The correct questions are whether the university has an SJP or Jewish Voice for Peace on campus. Does the university take millions of dollars from Gulf states? Are there tenured professors with a history of antisemitic remarks like Columbia’s Joseph Massad? Does it promote the antisemitic libel that Jews have no history in the holy land and that it is noble to “normalize and globalize Hamas” the way Brown University suggests?
Action Items
The jihadists have focused on American universities for twenty years, and the alt-left has long had a hold on campus life but only bonded with the jihadists since 2014/5. It will take time to undo the damage that has been done.
But there are several things which can be effectuated to start the change. For those who don’t want or cannot wait, consider Yeshiva University or Touro which are Jewish institutions with no jihadist groups and very few members of the alt-left.
Get universities to stop taking money from toxic regimes. Qatar openly supports the terrorist group Hamas. Saudi Arabia beheads minors. There must be some human rights bright lines which should block universities from taking money. At a minimum, there should be a cap of say $5 million over any five year period for any foreign government or agency to pour money into American schools.
Label SJP a hate group and kick them off campus. With seven times more antisemitic incidents with their presence, the groups should be blocked from school recognition.
Place a morality clause in all contracts. If misgendering someone can be cause for dismissal, then certainly celebrating the slaughter of babies and raping of women should result in immediate firings.

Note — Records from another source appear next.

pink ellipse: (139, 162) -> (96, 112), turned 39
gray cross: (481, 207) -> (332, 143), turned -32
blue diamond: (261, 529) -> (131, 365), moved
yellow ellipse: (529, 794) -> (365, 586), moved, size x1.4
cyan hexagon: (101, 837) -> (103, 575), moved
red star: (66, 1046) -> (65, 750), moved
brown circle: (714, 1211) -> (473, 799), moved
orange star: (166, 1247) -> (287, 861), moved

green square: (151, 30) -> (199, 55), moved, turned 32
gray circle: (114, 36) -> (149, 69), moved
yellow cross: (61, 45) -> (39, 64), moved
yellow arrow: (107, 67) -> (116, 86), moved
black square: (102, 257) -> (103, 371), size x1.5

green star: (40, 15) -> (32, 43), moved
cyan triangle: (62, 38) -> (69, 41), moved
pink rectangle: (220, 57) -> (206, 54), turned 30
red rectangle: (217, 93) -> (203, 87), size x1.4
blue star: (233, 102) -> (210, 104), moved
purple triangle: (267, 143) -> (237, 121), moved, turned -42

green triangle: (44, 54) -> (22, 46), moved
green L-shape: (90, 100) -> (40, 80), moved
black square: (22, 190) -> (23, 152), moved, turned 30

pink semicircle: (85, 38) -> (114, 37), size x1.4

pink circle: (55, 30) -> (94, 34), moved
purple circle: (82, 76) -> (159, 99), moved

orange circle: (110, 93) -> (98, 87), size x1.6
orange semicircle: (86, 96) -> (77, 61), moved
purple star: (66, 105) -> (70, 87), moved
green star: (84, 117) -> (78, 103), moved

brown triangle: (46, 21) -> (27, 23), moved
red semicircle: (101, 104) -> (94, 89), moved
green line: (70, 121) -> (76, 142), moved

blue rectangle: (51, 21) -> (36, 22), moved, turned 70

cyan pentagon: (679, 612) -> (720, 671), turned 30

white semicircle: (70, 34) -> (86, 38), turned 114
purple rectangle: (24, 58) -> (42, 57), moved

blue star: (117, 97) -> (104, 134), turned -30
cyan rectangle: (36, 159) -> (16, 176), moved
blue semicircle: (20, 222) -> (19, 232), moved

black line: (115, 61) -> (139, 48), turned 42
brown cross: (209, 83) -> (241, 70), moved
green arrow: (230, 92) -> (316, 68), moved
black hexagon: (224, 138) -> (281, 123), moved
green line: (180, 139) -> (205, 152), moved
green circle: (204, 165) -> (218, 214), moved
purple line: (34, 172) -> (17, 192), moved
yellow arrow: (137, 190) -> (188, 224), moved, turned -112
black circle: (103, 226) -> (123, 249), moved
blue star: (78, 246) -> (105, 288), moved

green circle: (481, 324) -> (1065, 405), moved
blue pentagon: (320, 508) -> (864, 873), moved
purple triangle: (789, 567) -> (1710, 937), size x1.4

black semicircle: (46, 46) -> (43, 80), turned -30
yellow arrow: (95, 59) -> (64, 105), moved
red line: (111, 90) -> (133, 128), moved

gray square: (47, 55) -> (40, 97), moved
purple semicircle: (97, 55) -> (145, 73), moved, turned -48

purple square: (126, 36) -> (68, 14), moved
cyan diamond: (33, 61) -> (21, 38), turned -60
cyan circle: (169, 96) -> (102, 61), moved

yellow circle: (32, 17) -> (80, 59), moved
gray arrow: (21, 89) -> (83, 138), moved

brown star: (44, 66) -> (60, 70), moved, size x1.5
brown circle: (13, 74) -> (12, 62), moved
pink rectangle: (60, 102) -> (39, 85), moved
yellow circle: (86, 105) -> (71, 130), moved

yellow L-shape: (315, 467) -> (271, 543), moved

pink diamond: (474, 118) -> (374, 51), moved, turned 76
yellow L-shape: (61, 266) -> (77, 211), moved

Get the Biden Administration to adopt the IHRA definition of antisemitism as it relates to Title VI for universities. The administration already approved it as the best working definition of antisemitism but has not applied it to Title VI which would pull government funding to universities that allow rampant anti-Zionism and antisemitism.
Expel foreign students involved in hate crimes. Universities like MIT have been loathe to suspend foreign students as it would result in their deportation. American Jews should not be forced to endure visiting students’ antisemitism because the university wants to keep the foreign nation’s tuition funnel flowing.
Support Jewish and Israel groups. OU-JLIC, Hillel and other groups need active support, as do external groups which help out university students like StandWithUs and Students Supporting Israel. The infrastructure must be continuously enhanced for a strong Jewish campus life.
Get benefactors to fund Jewish scholarships and Jewish and Israel studies departments. Just like the Gulf states, Jewish benefactors should fund scholarships for Jews to their alma maters as well as professors focused on Jewish studies.
Write about the problem. Penning letters to the school administrators, posting on social media, and telling members of congress and governors about the horrific situation on campuses will help drive change. Write letters to the media that they must cover campus antisemitism more regularly and honestly.
Campus antisemitism is at alarming levels. You can help.